Andy Leonard
He was born in Ireland during the Potato Famine, named for an American president, and crossed the ocean as an infant to become a star in a game that was unknown in his native land at the time. Eventually, baseball came to flourish in Ireland. In the present Irish Baseball League the most outstanding player annually receives the Andy Leonard League Most Valuable Player Award.

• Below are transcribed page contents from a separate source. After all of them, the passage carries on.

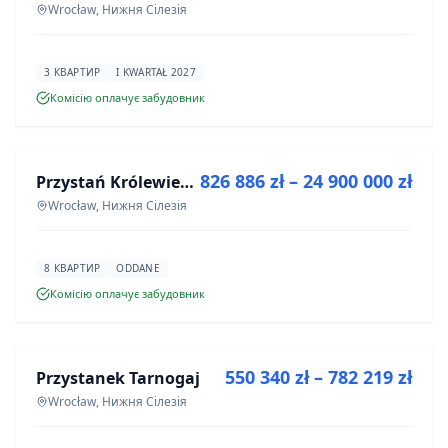
Wrocław, Нижня Сілезія
3 КВАРТИР
I KWARTAŁ 2027
Комісію оплачує забудовник
ПРОДАЖ
826 886 zł – 24 900 000 zł
Przystań Królewiecka III- lokale usługowe
ІНВЕСТИЦІЯ
Wrocław, Нижня Сілезія
8 КВАРТИР
ODDANE
Комісію оплачує забудовник
ПРОДАЖ
550 340 zł – 782 219 zł
Przystanek Tarnogaj
ІНВЕСТИЦІЯ
Wrocław, Нижня Сілезія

Andrew Jackson Leonard was born on June 1, 1846, in County Cavan, Ireland, a son of Ann Liddy and Andrew Leonard. One might wonder why Irish parents named a baby after an American president. Actually, such a thing was not all that unusual. Old Hickory was the first president of the United States of Irish ancestry, and was exceedingly popular in Ireland at the time. County Cavan was suffering in the late 1840s. Starvation was rampant, caused by the failure of the 1845 potato crop, on which the county’s economy was dependent. Ann Leonard, her youngest son, Andrew, and his two sisters, Ann and Catharine, fled to America, sailing from Liverpool on the ship Milan, which arrived in New York on June 13, 1848. They settled in Newark, where they were joined by the family’s three oldest sons, John, Thomas, and Richard. No record can be found of what happened to their father.

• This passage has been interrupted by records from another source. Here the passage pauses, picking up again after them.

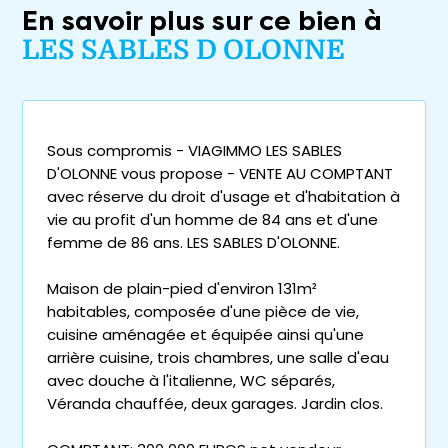
En savoir plus sur ce bien à
LES SABLES D OLONNE
Sous compromis - VIAGIMMO LES SABLES
D'OLONNE vous propose - VENTE AU COMPTANT
avec réserve du droit d'usage et d'habitation à
vie au profit d'un homme de 84 ans et d'une
femme de 86 ans. LES SABLES D'OLONNE.
Maison de plain-pied d'environ 131m²
habitables, composée d'une pièce de vie,
cuisine aménagée et équipée ainsi qu'une
arrière cuisine, trois chambres, une salle d'eau
avec douche à l'italienne, WC séparés,
Véranda chauffée, deux garages. Jardin clos.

Growing up in Newark, Andy Leonard quickly took to the game of baseball. It has been reported that he joined the Hudson River Club of Newburgh, New York, in 1866 at the age of 18.1 After playing two seasons in Newburgh, the youngster returned to New Jersey and joined the strong amateur club in Irvington, a suburb of Newark. Leonard and his teammate, Charlie Sweasy, earned considerable attention for the quality of their play during their two years in Irvington. Sweasy was from the same Newark neighborhood where Leonard had learned the game. In 1868 the two went west together to Cincinnati, where they joined the Buckeyes, the strongest team in the Queen City. It is likely they received some inducement to go to Cincinnati. Probably they were not paid under the table. In the amateur era, it was common practice for supporters of a club to secure players well-paying jobs that allowed them the opportunity to play baseball in their off-duty hours. Sweasy and Leonard both found employment as hatters,
Meanwhile A.B. Champion and Harry Wright were creating the Cincinnati Base Ball Club, soon to be known as the Red Stockings, to challenge the Buckeyes for baseball supremacy on the Ohio River. The Red Stockings became the first openly all-professional baseball club in history. In 1869 Leonard and Sweasy jumped to the Red Stockings. For a salary of $800, Leonard became the first Irish-born professional baseball player.

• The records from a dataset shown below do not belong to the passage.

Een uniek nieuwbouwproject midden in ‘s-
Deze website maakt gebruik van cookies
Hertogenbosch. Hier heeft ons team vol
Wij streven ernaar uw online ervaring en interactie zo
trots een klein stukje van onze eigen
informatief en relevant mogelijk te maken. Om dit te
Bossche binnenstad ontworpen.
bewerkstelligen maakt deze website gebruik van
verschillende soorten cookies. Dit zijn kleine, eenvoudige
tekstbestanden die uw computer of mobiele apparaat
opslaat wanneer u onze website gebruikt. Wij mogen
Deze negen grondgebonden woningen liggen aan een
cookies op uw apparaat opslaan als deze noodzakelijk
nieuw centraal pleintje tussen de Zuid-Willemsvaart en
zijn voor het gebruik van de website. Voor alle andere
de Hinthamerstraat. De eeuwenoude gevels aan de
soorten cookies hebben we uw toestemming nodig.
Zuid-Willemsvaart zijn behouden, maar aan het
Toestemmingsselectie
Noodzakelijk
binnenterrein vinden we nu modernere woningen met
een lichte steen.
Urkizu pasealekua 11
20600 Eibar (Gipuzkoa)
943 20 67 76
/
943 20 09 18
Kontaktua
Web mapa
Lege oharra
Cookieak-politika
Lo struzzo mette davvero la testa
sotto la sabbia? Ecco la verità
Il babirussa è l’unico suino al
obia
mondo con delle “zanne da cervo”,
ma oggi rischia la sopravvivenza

In his earlier years, Leonard had been an infielder, usually playing at shortstop. Harry Wright’s brother George Wright was going to be the shortstop for the Red Stockings and the other infield positions were filled as well, so Wright placed Leonard in left field. Andy mastered the position and played in the outer garden the rest of his career, with only occasional assignments in the infield. In his history of baseball in Cincinnati, Harry Ellard noted that Leonard was a brilliant left fielder but he “ranked the best as a batsman.”2 Ellard called Leonard a “jolly, good-natured fellow.”3
The praise of Leonard as a batsman was justified by some of his accomplishments during the Red Stockings’ remarkable 1869 season. In a July 22 game against their crosstown rivals, the Buckeyes, Leonard came to bat three times in the fourth inning and hit a single, a triple, and a home run, almost hitting for the cycle in a single inning.4 On the Red Stockings’ tour of the West, the Cincinnatians played the Pacific Ball Club in San Francisco on September 29. Leonard hit three homers, including a grand slam, in the rout. A California reporter described the slam: “The striker carefully measured the ground with his eye and sent the ball whizzing along the grass out past right field and over the graveled outside walk, enabling every man on base to get safely home and the striker himself to make a home run. It was a very effective strike.”5 Yes, it was – very effective!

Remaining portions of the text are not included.